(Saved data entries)
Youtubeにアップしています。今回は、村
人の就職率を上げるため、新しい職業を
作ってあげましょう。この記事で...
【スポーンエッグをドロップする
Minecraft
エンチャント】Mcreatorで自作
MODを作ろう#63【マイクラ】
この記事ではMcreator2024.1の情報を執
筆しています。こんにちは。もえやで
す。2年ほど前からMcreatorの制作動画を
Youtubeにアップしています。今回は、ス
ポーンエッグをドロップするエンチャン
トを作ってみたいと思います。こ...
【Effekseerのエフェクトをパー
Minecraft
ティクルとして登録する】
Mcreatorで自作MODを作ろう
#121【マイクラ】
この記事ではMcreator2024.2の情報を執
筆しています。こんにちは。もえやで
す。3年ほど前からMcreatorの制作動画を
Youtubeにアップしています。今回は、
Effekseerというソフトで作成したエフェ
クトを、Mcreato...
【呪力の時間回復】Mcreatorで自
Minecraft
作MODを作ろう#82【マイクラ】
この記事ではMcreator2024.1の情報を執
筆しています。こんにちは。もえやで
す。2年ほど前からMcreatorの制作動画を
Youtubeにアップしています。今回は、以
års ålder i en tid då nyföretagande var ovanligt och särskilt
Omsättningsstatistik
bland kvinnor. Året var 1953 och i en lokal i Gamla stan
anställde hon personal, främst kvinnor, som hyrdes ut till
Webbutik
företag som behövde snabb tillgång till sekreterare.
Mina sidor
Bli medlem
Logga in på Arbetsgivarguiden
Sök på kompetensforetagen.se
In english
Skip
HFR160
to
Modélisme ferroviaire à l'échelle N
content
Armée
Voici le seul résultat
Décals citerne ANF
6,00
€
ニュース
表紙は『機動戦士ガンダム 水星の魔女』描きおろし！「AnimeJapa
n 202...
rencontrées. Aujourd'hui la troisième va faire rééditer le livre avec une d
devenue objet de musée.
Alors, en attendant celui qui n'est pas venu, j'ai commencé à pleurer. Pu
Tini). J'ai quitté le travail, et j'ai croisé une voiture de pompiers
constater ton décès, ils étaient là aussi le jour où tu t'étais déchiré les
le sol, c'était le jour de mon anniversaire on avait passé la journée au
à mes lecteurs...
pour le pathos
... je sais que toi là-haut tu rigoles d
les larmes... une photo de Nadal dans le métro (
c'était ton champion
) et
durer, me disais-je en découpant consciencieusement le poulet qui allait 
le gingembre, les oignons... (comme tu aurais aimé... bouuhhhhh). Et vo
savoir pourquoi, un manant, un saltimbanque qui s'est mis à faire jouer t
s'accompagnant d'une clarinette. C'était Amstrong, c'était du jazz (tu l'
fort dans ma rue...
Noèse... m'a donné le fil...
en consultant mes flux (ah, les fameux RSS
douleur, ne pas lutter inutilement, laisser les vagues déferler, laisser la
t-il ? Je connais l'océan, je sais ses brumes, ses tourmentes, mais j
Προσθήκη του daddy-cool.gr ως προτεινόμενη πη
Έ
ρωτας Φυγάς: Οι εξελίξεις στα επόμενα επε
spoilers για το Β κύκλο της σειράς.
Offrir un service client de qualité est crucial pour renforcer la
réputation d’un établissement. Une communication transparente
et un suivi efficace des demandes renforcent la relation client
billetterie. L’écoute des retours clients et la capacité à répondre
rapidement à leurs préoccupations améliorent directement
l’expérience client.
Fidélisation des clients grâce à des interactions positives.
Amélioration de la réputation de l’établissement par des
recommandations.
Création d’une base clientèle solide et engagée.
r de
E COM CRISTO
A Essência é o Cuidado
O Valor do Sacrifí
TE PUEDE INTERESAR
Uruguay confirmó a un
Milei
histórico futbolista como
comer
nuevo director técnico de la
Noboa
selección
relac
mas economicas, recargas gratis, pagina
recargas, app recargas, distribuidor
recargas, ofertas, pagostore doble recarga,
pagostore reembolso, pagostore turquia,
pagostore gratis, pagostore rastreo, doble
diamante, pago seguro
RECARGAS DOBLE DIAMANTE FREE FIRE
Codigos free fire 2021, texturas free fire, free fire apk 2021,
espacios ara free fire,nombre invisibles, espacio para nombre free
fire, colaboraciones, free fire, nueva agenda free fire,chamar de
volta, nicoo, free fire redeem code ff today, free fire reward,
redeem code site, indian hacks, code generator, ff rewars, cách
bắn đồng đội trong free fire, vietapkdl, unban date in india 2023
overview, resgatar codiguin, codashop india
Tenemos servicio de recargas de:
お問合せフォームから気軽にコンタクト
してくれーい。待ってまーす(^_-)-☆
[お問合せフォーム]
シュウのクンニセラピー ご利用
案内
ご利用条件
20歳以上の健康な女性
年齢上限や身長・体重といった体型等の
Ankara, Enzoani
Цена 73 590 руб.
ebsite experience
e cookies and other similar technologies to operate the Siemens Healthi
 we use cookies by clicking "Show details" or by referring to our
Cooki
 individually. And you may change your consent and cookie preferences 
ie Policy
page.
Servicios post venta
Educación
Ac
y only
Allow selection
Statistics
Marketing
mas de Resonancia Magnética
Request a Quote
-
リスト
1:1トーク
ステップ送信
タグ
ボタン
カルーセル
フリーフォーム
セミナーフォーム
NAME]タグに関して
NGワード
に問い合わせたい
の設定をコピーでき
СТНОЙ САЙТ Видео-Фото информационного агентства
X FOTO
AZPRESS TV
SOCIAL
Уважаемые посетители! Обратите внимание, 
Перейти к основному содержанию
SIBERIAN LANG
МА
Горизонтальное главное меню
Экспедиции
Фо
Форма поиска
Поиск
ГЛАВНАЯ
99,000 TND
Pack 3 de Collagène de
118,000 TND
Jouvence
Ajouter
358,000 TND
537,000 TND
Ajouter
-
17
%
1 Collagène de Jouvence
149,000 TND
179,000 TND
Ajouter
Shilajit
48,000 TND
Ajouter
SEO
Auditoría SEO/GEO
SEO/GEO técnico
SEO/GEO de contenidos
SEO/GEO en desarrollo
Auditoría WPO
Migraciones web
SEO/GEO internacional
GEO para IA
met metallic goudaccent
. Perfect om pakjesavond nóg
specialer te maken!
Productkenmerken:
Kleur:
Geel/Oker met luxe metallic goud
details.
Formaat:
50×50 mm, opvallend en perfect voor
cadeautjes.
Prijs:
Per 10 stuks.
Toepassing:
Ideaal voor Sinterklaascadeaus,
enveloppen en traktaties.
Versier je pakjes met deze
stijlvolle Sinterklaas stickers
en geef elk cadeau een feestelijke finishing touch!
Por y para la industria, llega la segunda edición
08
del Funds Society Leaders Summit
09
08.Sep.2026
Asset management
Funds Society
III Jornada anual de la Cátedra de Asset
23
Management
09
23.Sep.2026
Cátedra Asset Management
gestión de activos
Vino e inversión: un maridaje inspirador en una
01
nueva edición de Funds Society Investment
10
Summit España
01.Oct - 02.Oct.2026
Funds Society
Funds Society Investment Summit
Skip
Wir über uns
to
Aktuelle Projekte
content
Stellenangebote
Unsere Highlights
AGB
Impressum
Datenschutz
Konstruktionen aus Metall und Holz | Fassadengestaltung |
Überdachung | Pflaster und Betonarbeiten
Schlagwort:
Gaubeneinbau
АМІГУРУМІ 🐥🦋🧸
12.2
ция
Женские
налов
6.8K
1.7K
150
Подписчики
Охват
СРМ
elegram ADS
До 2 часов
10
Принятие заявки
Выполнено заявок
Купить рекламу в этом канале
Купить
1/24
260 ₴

### REQUIREMENT
The full set of records must be output again exactly.

### YOUR RESPONSE
Youtubeにアップしています。今回は、村
人の就職率を上げるため、新しい職業を
作ってあげましょう。この記事で...
【スポーンエッグをドロップする
Minecraft
エンチャント】Mcreatorで自作
MODを作ろう#63【マイクラ】
この記事ではMcreator2024.1の情報を執
筆しています。こんにちは。もえやで
す。2年ほど前からMcreatorの制作動画を
Youtubeにアップしています。今回は、ス
ポーンエッグをドロップするエンチャン
トを作ってみたいと思います。こ...
【Effekseerのエフェクトをパー
Minecraft
ティクルとして登録する】
Mcreatorで自作MODを作ろう
#121【マイクラ】
この記事ではMcreator2024.2の情報を執
筆しています。こんにちは。もえやで
す。3年ほど前からMcreatorの制作動画を
Youtubeにアップしています。今回は、
Effekseerというソフトで作成したエフェ
クトを、Mcreato...
【呪力の時間回復】Mcreatorで自
Minecraft
作MODを作ろう#82【マイクラ】
この記事ではMcreator2024.1の情報を執
筆しています。こんにちは。もえやで
す。2年ほど前からMcreatorの制作動画を
Youtubeにアップしています。今回は、以
års ålder i en tid då nyföretagande var ovanligt och särskilt
Omsättningsstatistik
bland kvinnor. Året var 1953 och i en lokal i Gamla stan
anställde hon personal, främst kvinnor, som hyrdes ut till
Webbutik
företag som behövde snabb tillgång till sekreterare.
Mina sidor
Bli medlem
Logga in på Arbetsgivarguiden
Sök på kompetensforetagen.se
In english
Skip
HFR160
to
Modélisme ferroviaire à l'échelle N
content
Armée
Voici le seul résultat
Décals citerne ANF
6,00
€
ニュース
表紙は『機動戦士ガンダム 水星の魔女』描きおろし！「AnimeJapa
n 202...
rencontrées. Aujourd'hui la troisième va faire rééditer le livre avec une d
devenue objet de musée.
Alors, en attendant celui qui n'est pas venu, j'ai commencé à pleurer. Pu
Tini). J'ai quitté le travail, et j'ai croisé une voiture de pompiers
constater ton décès, ils étaient là aussi le jour où tu t'étais déchiré les
le sol, c'était le jour de mon anniversaire on avait passé la journée au
à mes lecteurs...
pour le pathos
... je sais que toi là-haut tu rigoles d
les larmes... une photo de Nadal dans le métro (
c'était ton champion
) et
durer, me disais-je en découpant consciencieusement le poulet qui allait 
le gingembre, les oignons... (comme tu aurais aimé... bouuhhhhh). Et vo
savoir pourquoi, un manant, un saltimbanque qui s'est mis à faire jouer t
s'accompagnant d'une clarinette. C'était Amstrong, c'était du jazz (tu l'
fort dans ma rue...
Noèse... m'a donné le fil...
en consultant mes flux (ah, les fameux RSS
douleur, ne pas lutter inutilement, laisser les vagues déferler, laisser la
t-il ? Je connais l'océan, je sais ses brumes, ses tourmentes, mais j
Προσθήκη του daddy-cool.gr ως προτεινόμενη πη
Έ
ρωτας Φυγάς: Οι εξελίξεις στα επόμενα επε
spoilers για το Β κύκλο της σειράς.
Offrir un service client de qualité est crucial pour renforcer la
réputation d’un établissement. Une communication transparente
et un suivi efficace des demandes renforcent la relation client
billetterie. L’écoute des retours clients et la capacité à répondre
rapidement à leurs préoccupations améliorent directement
l’expérience client.
Fidélisation des clients grâce à des interactions positives.
Amélioration de la réputation de l’établissement par des
recommandations.
Création d’une base clientèle solide et engagée.
r de
E COM CRISTO
A Essência é o Cuidado
O Valor do Sacrifí
TE PUEDE INTERESAR
Uruguay confirmó a un
Milei
histórico futbolista como
comer
nuevo director técnico de la
Noboa
selección
relac
mas economicas, recargas gratis, pagina
recargas, app recargas, distribuidor
recargas, ofertas, pagostore doble recarga,
pagostore reembolso, pagostore turquia,
pagostore gratis, pagostore rastreo, doble
diamante, pago seguro
RECARGAS DOBLE DIAMANTE FREE FIRE
Codigos free fire 2021, texturas free fire, free fire apk 2021,
espacios ara free fire,nombre invisibles, espacio para nombre free
fire, colaboraciones, free fire, nueva agenda free fire,chamar de
volta, nicoo, free fire redeem code ff today, free fire reward,
redeem code site, indian hacks, code generator, ff rewars, cách
bắn đồng đội trong free fire, vietapkdl, unban date in india 2023
overview, resgatar codiguin, codashop india
Tenemos servicio de recargas de:
お問合せフォームから気軽にコンタクト
してくれーい。待ってまーす(^_-)-☆
[お問合せフォーム]
シュウのクンニセラピー ご利用
案内
ご利用条件
20歳以上の健康な女性
年齢上限や身長・体重といった体型等の
Ankara, Enzoani
Цена 73 590 руб.
ebsite experience
e cookies and other similar technologies to operate the Siemens Healthi
 we use cookies by clicking "Show details" or by referring to our
Cooki
 individually. And you may change your consent and cookie preferences 
ie Policy
page.
Servicios post venta
Educación
Ac
y only
Allow selection
Statistics
Marketing
mas de Resonancia Magnética
Request a Quote
-
リスト
1:1トーク
ステップ送信
タグ
ボタン
カルーセル
フリーフォーム
セミナーフォーム
NAME]タグに関して
NGワード
に問い合わせたい
の設定をコピーでき
СТНОЙ САЙТ Видео-Фото информационного агентства
X FOTO
AZPRESS TV
SOCIAL
Уважаемые посетители! Обратите внимание, 
Перейти к основному содержанию
SIBERIAN LANG
МА
Горизонтальное главное меню
Экспедиции
Фо
Форма поиска
Поиск
ГЛАВНАЯ
99,000 TND
Pack 3 de Collagène de
118,000 TND
Jouvence
Ajouter
358,000 TND
537,000 TND
Ajouter
-
17
%
1 Collagène de Jouvence
149,000 TND
179,000 TND
Ajouter
Shilajit
48,000 TND
Ajouter
SEO
Auditoría SEO/GEO
SEO/GEO técnico
SEO/GEO de contenidos
SEO/GEO en desarrollo
Auditoría WPO
Migraciones web
SEO/GEO internacional
GEO para IA
met metallic goudaccent
. Perfect om pakjesavond nóg
specialer te maken!
Productkenmerken:
Kleur:
Geel/Oker met luxe metallic goud
details.
Formaat:
50×50 mm, opvallend en perfect voor
cadeautjes.
Prijs:
Per 10 stuks.
Toepassing:
Ideaal voor Sinterklaascadeaus,
enveloppen en traktaties.
Versier je pakjes met deze
stijlvolle Sinterklaas stickers
en geef elk cadeau een feestelijke finishing touch!
Por y para la industria, llega la segunda edición
08
del Funds Society Leaders Summit
09
08.Sep.2026
Asset management
Funds Society
III Jornada anual de la Cátedra de Asset
23
Management
09
23.Sep.2026
Cátedra Asset Management
gestión de activos
Vino e inversión: un maridaje inspirador en una
01
nueva edición de Funds Society Investment
10
Summit España
01.Oct - 02.Oct.2026
Funds Society
Funds Society Investment Summit
Skip
Wir über uns
to
Aktuelle Projekte
content
Stellenangebote
Unsere Highlights
AGB
Impressum
Datenschutz
Konstruktionen aus Metall und Holz | Fassadengestaltung |
Überdachung | Pflaster und Betonarbeiten
Schlagwort:
Gaubeneinbau
АМІГУРУМІ 🐥🦋🧸
12.2
ция
Женские
налов
6.8K
1.7K
150
Подписчики
Охват
СРМ
elegram ADS
До 2 часов
10
Принятие заявки
Выполнено заявок
Купить рекламу в этом канале
Купить
1/24
260 ₴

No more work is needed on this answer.